BEGIN GIVEN INFORMATION
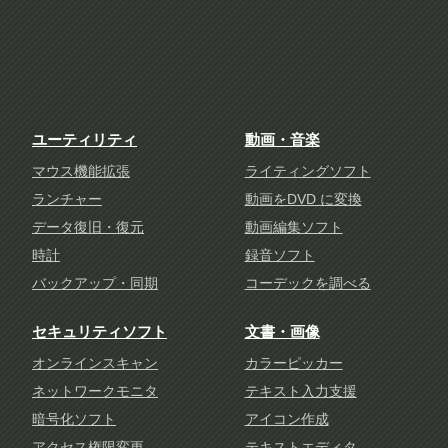
ユーティリティ
動画・音楽
マウス機能拡張
ライティングソフト
ランチャー
動画をDVD に変換
データ復旧・復元
動画編集ソフト
時計
録音ソフト
バックアップ・同期
コーデックを調べる
セキュリティソフト
文書・画像
オンラインスキャン
カラーピッカー
ネットワークモニタ
テキスト入力支援
暗号化ソフト
アイコン作成
アクセス権限変更
テキストエディタ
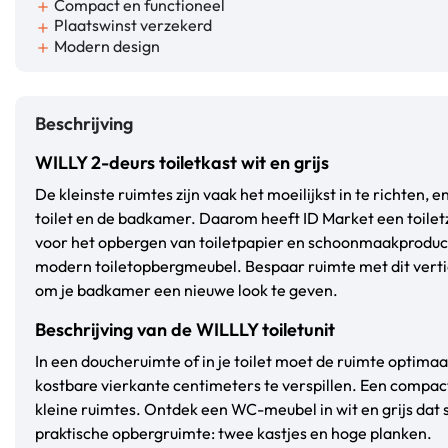
Compact en functioneel
add
Plaatswinst verzekerd
add
Modern design
add
Beschrijving
WILLY 2-deurs toiletkast wit en grijs
De kleinste ruimtes zijn vaak het moeilijkst in te richten, e
toilet en de badkamer. Daarom heeft ID Market een toiletzu
voor het opbergen van toiletpapier en schoonmaakproduc
modern toiletopbergmeubel. Bespaar ruimte met dit verti
om je badkamer een nieuwe look te geven.
Beschrijving van de WILLLY toiletunit
In een doucheruimte of in je toilet moet de ruimte optim
kostbare vierkante centimeters te verspillen. Een compac
kleine ruimtes. Ontdek een WC-meubel in wit en grijs dat 
praktische opbergruimte: twee kastjes en hoge planken.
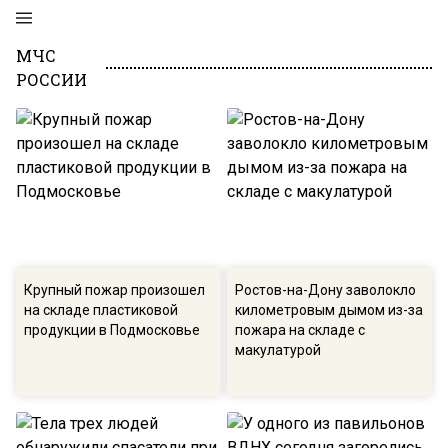
МЧС
РОССИИ
Крупный пожар произошел
Ростов-на-Дону заволокло
на складе пластиковой
километровым дымом из-за
продукции в Подмосковье
пожара на складе с
макулатурой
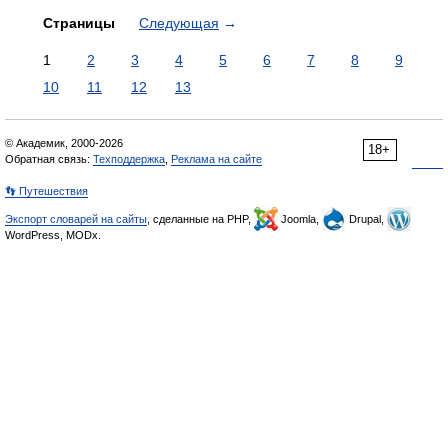
Страницы
Следующая
→
1
2
3
4
5
6
7
8
9
10
11
12
13
© Академик, 2000-2026
18+
Обратная связь:
Техподдержка
,
Реклама на сайте
👣 Путешествия
Экспорт словарей на сайты
, сделанные на PHP,
Joomla,
Drupal,
WordPress, MODx.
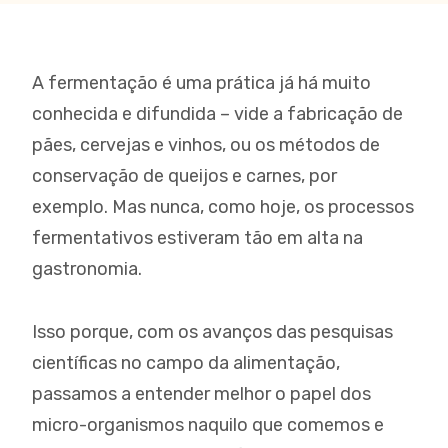
A fermentação é uma prática já há muito
conhecida e difundida – vide a fabricação de
pães, cervejas e vinhos, ou os métodos de
conservação de queijos e carnes, por
exemplo. Mas nunca, como hoje, os processos
fermentativos estiveram tão em alta na
gastronomia.
Isso porque, com os avanços das pesquisas
científicas no campo da alimentação,
passamos a entender melhor o papel dos
micro-organismos naquilo que comemos e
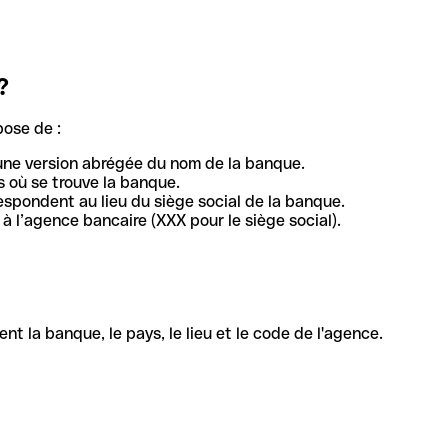
?
pose de :
une version abrégée du nom de la banque.
 où se trouve la banque.
respondent au lieu du siège social de la banque.
à l’agence bancaire (XXX pour le siège social).
la banque, le pays, le lieu et le code de l'agence.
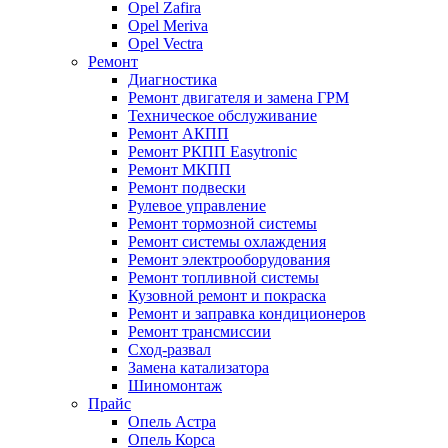
Opel Zafira
Opel Meriva
Opel Vectra
Ремонт
Диагностика
Ремонт двигателя и замена ГРМ
Техническое обслуживание
Ремонт АКПП
Ремонт РКПП Easytronic
Ремонт МКПП
Ремонт подвески
Рулевое управление
Ремонт тормозной системы
Ремонт системы охлаждения
Ремонт электрооборудования
Ремонт топливной системы
Кузовной ремонт и покраска
Ремонт и заправка кондиционеров
Ремонт трансмиссии
Сход-развал
Замена катализатора
Шиномонтаж
Прайс
Опель Астра
Опель Корса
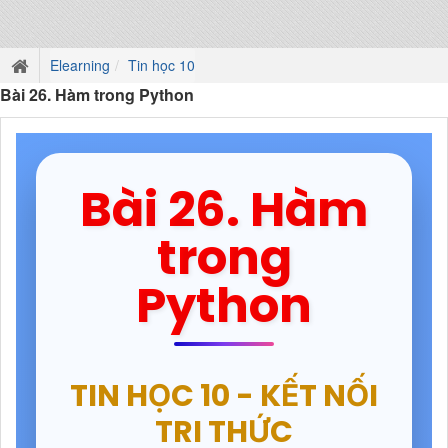
Elearning
Tin học 10
Bài 26. Hàm trong Python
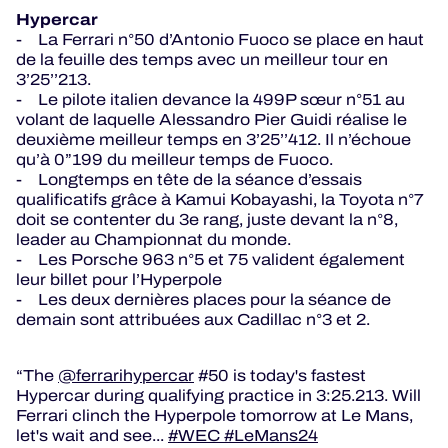
Hypercar
- La Ferrari n°50 d’Antonio Fuoco se place en haut
de la feuille des temps avec un meilleur tour en
3’25’’213.
- Le pilote italien devance la 499P sœur n°51 au
volant de laquelle Alessandro Pier Guidi réalise le
deuxième meilleur temps en 3’25’’412. Il n’échoue
qu’à 0”199 du meilleur temps de Fuoco.
- Longtemps en tête de la séance d’essais
qualificatifs grâce à Kamui Kobayashi, la Toyota n°7
doit se contenter du 3e rang, juste devant la n°8,
leader au Championnat du monde.
- Les Porsche 963 n°5 et 75 valident également
leur billet pour l’Hyperpole
- Les deux dernières places pour la séance de
demain sont attribuées aux Cadillac n°3 et 2.
The
@ferrarihypercar
#50 is today's fastest
Hypercar during qualifying practice in 3:25.213.
Will
Ferrari clinch the Hyperpole tomorrow at Le Mans,
let's wait and see...
#WEC
#LeMans24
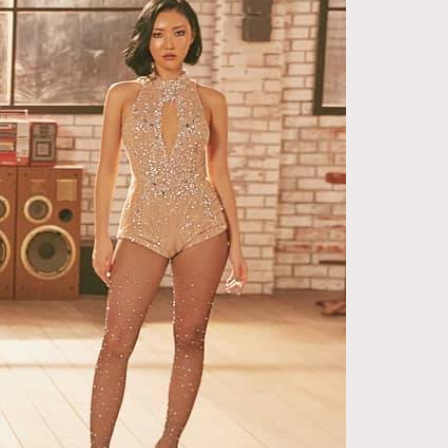
FigaroDigitalCover
12
FigaroExhibition
1
FigaroExpert
41
FigaroFrancais
1
FigaroGadget
647
FigaroHealth
128
FigaroHub
68
FigaroIcon
156
FigaroInsight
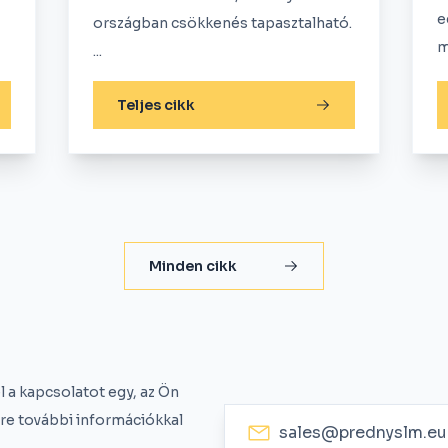
e
országban csökkenés tapasztalható.
m
...
Teljes cikk
Minden cikk
 a kapcsolatot egy, az Ön
ére további információkkal
sales@prednyslm.eu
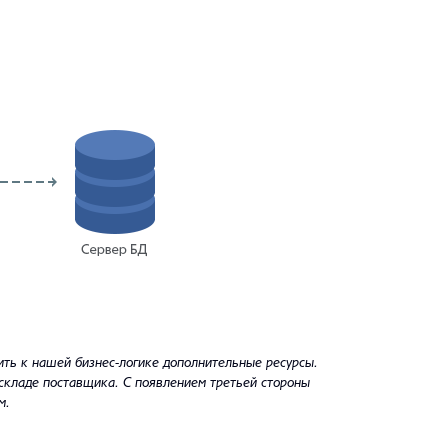
ить к нашей бизнес-логике дополнительные ресурсы.
складе поставщика. С появлением третьей стороны
м.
END GIVEN INFORMATION
YOUR GOAL:
Pictures stay out; reproduce every line of the records exactly.

ANSWER SPACE:
ユーティリティ
動画・音楽
マウス機能拡張
ライティングソフト
ランチャー
動画をDVD に変換
データ復旧・復元
動画編集ソフト
時計
録音ソフト
バックアップ・同期
コーデックを調べる
セキュリティソフト
文書・画像
オンラインスキャン
カラーピッカー
ネットワークモニタ
テキスト入力支援
暗号化ソフト
アイコン作成
アクセス権限変更
テキストエディタ
Compact en functioneel
add
Plaatswinst verzekerd
add
Modern design
add
Beschrijving
WILLY 2-deurs toiletkast wit en grijs
De kleinste ruimtes zijn vaak het moeilijkst in te richten, e
toilet en de badkamer. Daarom heeft ID Market een toiletzu
voor het opbergen van toiletpapier en schoonmaakproduc
modern toiletopbergmeubel. Bespaar ruimte met dit verti
om je badkamer een nieuwe look te geven.
Beschrijving van de WILLLY toiletunit
In een doucheruimte of in je toilet moet de ruimte optim
kostbare vierkante centimeters te verspillen. Een compac
kleine ruimtes. Ontdek een WC-meubel in wit en grijs dat 
praktische opbergruimte: twee kastjes en hoge planken.
МЧС
РОССИИ
Крупный пожар произошел
Ростов-на-Дону заволокло
на складе пластиковой
километровым дымом из-за
продукции в Подмосковье
пожара на складе с
макулатурой
Страницы
Следующая
→
1
2
3
4
5
6
7
8
9
10
11
12
13
© Академик, 2000-2026
18+
Обратная связь:
Техподдержка
,
Реклама на сайте
👣 Путешествия
Экспорт словарей на сайты
, сделанные на PHP,
Joomla,
Drupal,
WordPress, MODx.
A fermentação é uma prática já há muito
conhecida e difundida – vide a fabricação de
pães, cervejas e vinhos, ou os métodos de
conservação de queijos e carnes, por
exemplo. Mas nunca, como hoje, os processos
fermentativos estiveram tão em alta na
gastronomia.
Isso porque, com os avanços das pesquisas
científicas no campo da alimentação,
passamos a entender melhor o papel dos
micro-organismos naquilo que comemos e
?
pose de :
une version abrégée du nom de la banque.
 où se trouve la banque.
respondent au lieu du siège social de la banque.
à l’agence bancaire (XXX pour le siège social).
la banque, le pays, le lieu et le code de l'agence.
Opel Zafira
Opel Meriva
Opel Vectra
Ремонт
Диагностика
Ремонт двигателя и замена ГРМ
Техническое обслуживание
Ремонт АКПП
Ремонт РКПП Easytronic
Ремонт МКПП
Ремонт подвески
Рулевое управление
Ремонт тормозной системы
Ремонт системы охлаждения
Ремонт электрооборудования
Ремонт топливной системы
Кузовной ремонт и покраска
Ремонт и заправка кондиционеров
Ремонт трансмиссии
Сход-развал
Замена катализатора
Шиномонтаж
Прайс
Опель Астра
Опель Корса
Elearning
Tin học 10
Bài 26. Hàm trong Python
Hypercar
- La Ferrari n°50 d’Antonio Fuoco se place en haut
de la feuille des temps avec un meilleur tour en
3’25’’213.
- Le pilote italien devance la 499P sœur n°51 au
volant de laquelle Alessandro Pier Guidi réalise le
deuxième meilleur temps en 3’25’’412. Il n’échoue
qu’à 0”199 du meilleur temps de Fuoco.
- Longtemps en tête de la séance d’essais
qualificatifs grâce à Kamui Kobayashi, la Toyota n°7
doit se contenter du 3e rang, juste devant la n°8,
leader au Championnat du monde.
- Les Porsche 963 n°5 et 75 valident également
leur billet pour l’Hyperpole
- Les deux dernières places pour la séance de
demain sont attribuées aux Cadillac n°3 et 2.
The
@ferrarihypercar
#50 is today's fastest
Hypercar during qualifying practice in 3:25.213.
Will
Ferrari clinch the Hyperpole tomorrow at Le Mans,
let's wait and see...
#WEC
#LeMans24
FigaroDigitalCover
12
FigaroExhibition
1
FigaroExpert
41
FigaroFrancais
1
FigaroGadget
647
FigaroHealth
128
FigaroHub
68
FigaroIcon
156
FigaroInsight
e
országban csökkenés tapasztalható.
m
...
Teljes cikk
Minden cikk
 a kapcsolatot egy, az Ön
ére további információkkal
sales@prednyslm.eu
ить к нашей бизнес-логике дополнительные ресурсы.
складе поставщика. С появлением третьей стороны
м.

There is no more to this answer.